Imagine you are an astronaut who has landed on another planet and wants to determine the free-fall acceleration on that planet. In one of the experiments you decide to conduct, you use a pendulum 0.47 m long and find that the period of oscillation for this pendulum is 1.43 s. What is the acceleration due to gravity on that planet? (Enter the magnitude only.)
I know the formula to use is
T=2pi(L/g)^0.5(g) but I keep getting a wrong answer
t^2=2x3.14x0.47/a
Or, a=6.28x0.47/1.43^2=0.43 m/sec^2
To determine the acceleration due to gravity on the planet using a pendulum, you need to rearrange the formula for the period of oscillation. The correct formula is:
T = 2π * √(L/g)
Where:
T is the period of oscillation (given as 1.43 s).

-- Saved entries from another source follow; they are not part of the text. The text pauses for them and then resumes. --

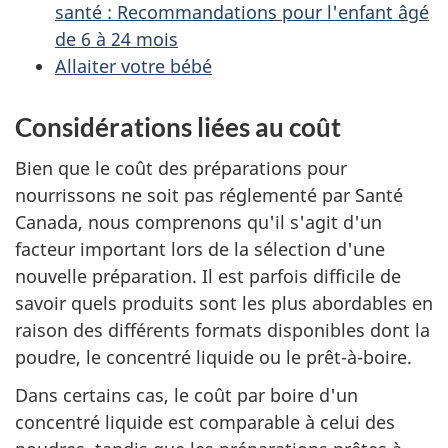
santé : Recommandations pour l'enfant âgé
de 6 à 24 mois
Allaiter votre bébé
Considérations liées au coût
Bien que le coût des préparations pour
nourrissons ne soit pas réglementé par Santé
Canada, nous comprenons qu'il s'agit d'un
facteur important lors de la sélection d'une
nouvelle préparation. Il est parfois difficile de
savoir quels produits sont les plus abordables en
raison des différents formats disponibles dont la
poudre, le concentré liquide ou le prêt-à-boire.
Dans certains cas, le coût par boire d'un
concentré liquide est comparable à celui des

π is a mathematical constant (approximately 3.14159).
L is the length of the pendulum (given as 0.47 m).
g is the acceleration due to gravity (what we're trying to find).

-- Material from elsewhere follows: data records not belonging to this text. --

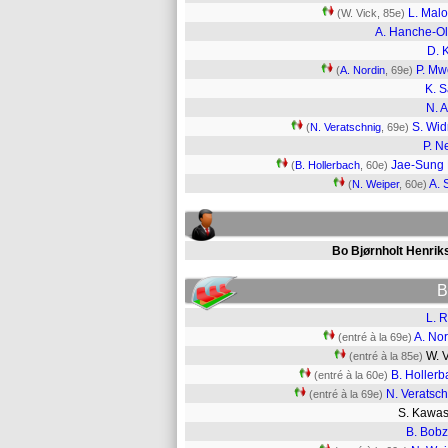
L. Mal
(W. Vick, 85e)
A. Hanche-O
D. 
P. M
(
A. Nordin
, 69e)
K. 
N. A
S. Wi
(
N. Veratschnig
, 69e)
P. N
Jae-Sung
(
B. Hollerbach
, 60e)
A. 
(
N. Weiper
, 60e)
Bo Bjørnholt Henrik
B
L. 
A. Nor
(entré à la 69e)
W. 
(entré à la 85e)
B. Hollerb
(entré à la 60e)
N. Veratsc
(entré à la 69e)
S. Kawa
B. Bobz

Now, let's solve the equation for g:
T = 2π * √(L/g)
Rearrange the equation to isolate g:
T/2π = √(L/g)
Square both sides of the equation to remove the square root:
(T/2π)^2 = (L/g)
Simplify the right side of the equation:
g = L / (T/2π)^2
Substitute the given values:
g = 0.47 / (1.43/2π)^2
Now, calculate the value of g:
g = 0.47 / (1.43/(2*3.14159))^2
g ≈ 3.44 m/s²
Therefore, the acceleration due to gravity on the planet is approximately 3.44 m/s².